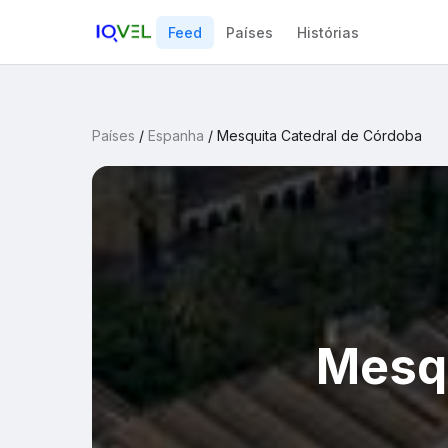
Feed
Países
Histórias
Países
/
Espanha
/
Mesquita Catedral de Córdoba
Mesqu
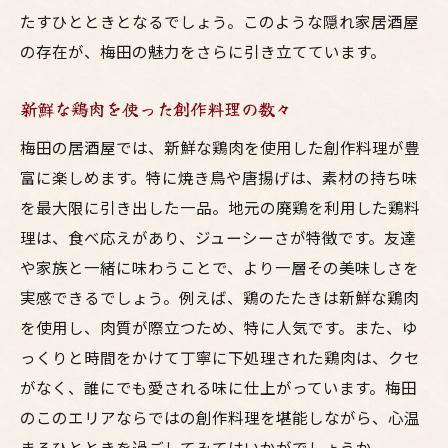
実際に試してほしいおすすめペアリング
たすひとときとなるでしょう。このような隠れ家居酒屋
居酒屋スタッフが教えるペアリングのコツ
の存在が、梅田の魅力をさらに引き立てています。
梅田東通りのおすすめ居酒屋で心に残る呑みの
新鮮な鶏肉を使った創作料理の数々
夜
居酒屋での夜が特別になる理由
梅田の居酒屋では、新鮮な鶏肉を使用した創作料理が豊
富に楽しめます。特に焼き鳥や唐揚げは、素材の持ち味
思い出に残る呑みの時間の過ごし方
を最大限に引き出した一品。地元の廃鶏を利用した鶏料
東通りで訪れるべき居酒屋の魅力
理は、食べ応えがあり、ジューシーさが特徴です。友達
居酒屋での楽しい夜の演出法
や家族と一緒に味わうことで、より一層その美味しさを
梅田の夜を彩る居酒屋の選び方
実感できるでしょう。例えば、鶏のたたきは新鮮な鶏肉
心に残る居酒屋でのエピソード
を使用し、肉質が際立つため、特に人気です。また、ゆ
東通りで発見する新鮮な鶏料理とクラフトビー
っくりと時間をかけて丁寧に下処理された鶏肉は、クセ
ルの至福
がなく、誰にでも愛される味に仕上がっています。梅田
鶏料理の新たな魅力を発見する方法
のこのエリアならではの創作料理を堪能しながら、心温
まるひとときを過ごしてみてはいかがでしょうか。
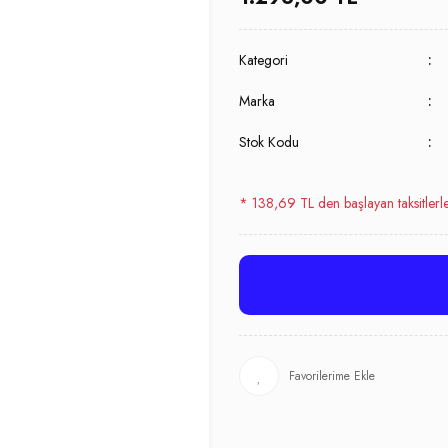
Kategori
Marka
Stok Kodu
* 138,69 TL den başlayan taksitlerl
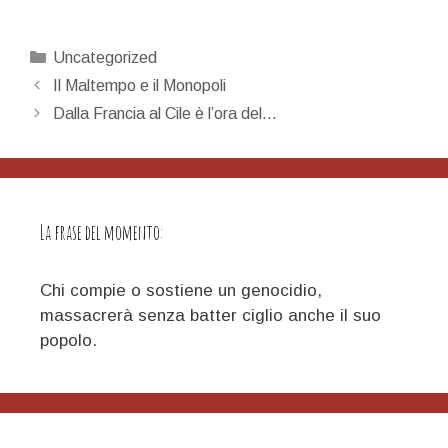
Categorie
Uncategorized
Navigazione
Il Maltempo e il Monopoli
articolo
Dalla Francia al Cile è l’ora del…
La frase del momento:
Chi compie o sostiene un genocidio,
massacrerà senza batter ciglio anche il suo
popolo.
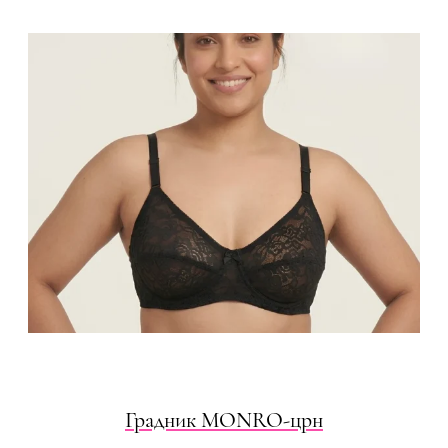
Градник МОNRO-црн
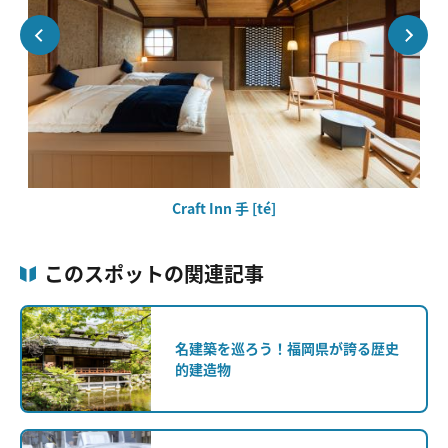
Craft Inn 手 [té]
このスポットの関連記事
名建築を巡ろう！福岡県が誇る歴史
的建造物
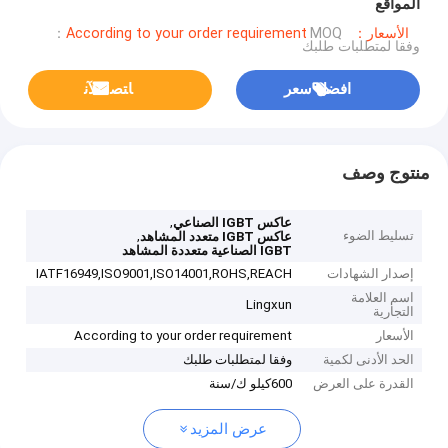
المواقع
الأسعار：According to your order requirement
MOQ：
وفقا لمتطلبات طلبك
افضل سعر
ﺎﺘﺼﻟ ﺍﻶﻧ
منتوج وصف
,
عاكس IGBT الصناعي
تسليط الضوء
,
عاكس IGBT متعدد المشاهد
IGBT الصناعية متعددة المشاهد
إصدار الشهادات
IATF16949,ISO9001,ISO14001,ROHS,REACH
اسم العلامة
Lingxun
التجارية
الأسعار
According to your order requirement
الحد الأدنى لكمية
وفقا لمتطلبات طلبك
القدرة على العرض
600كيلو ك/سنة
عرض المزيد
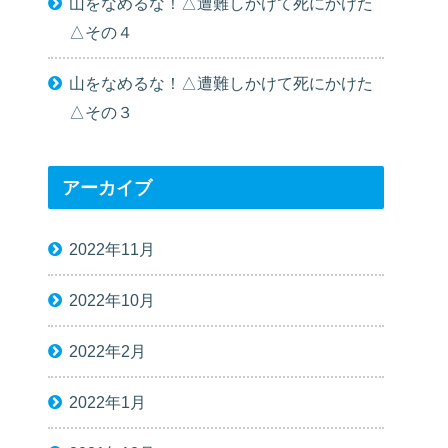
山をなめるな！△遭難しかけて死にかけた
△その４
山をなめるな！△遭難しかけて死にかけた
△その３
アーカイブ
2022年11月
2022年10月
2022年2月
2022年1月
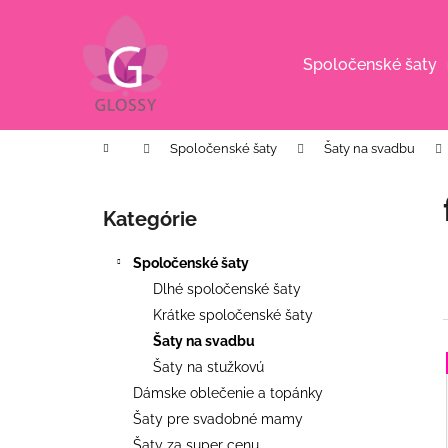
K
Prejsť
na
o
obsah
Späť
Späť
š
Spoločenské šaty
do
do
í
k
obchodu
obchodu
Domov
Spoločenské šaty
Šaty na svadbu
B
o
Kategórie
Preskočiť
č
kategórie
n
Spoločenské šaty
ý
Dlhé spoločenské šaty
p
Krátke spoločenské šaty
a
Šaty na svadbu
n
Šaty na stužkovú
e
i
Dámske oblečenie a topánky
l
Šaty pre svadobné mamy
i
CYKLÁMENOVÉ VZOROVANÉ
Šaty za super cenu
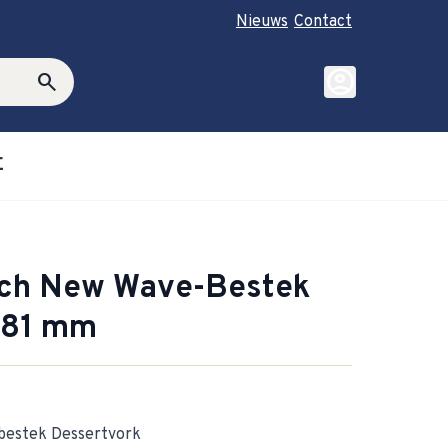
Nieuws
Contact
account_circle
search
E
roductie category
ubmenu for Cadeautips category
och New Wave-Bestek
181 mm
bestek Dessertvork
__________
### WHAT IS EXPECTED:
Wherever a line of the data above contains "your", copy that line.

### TASK RESULT:
الأسعار：According to your order requirement
According to your order requirement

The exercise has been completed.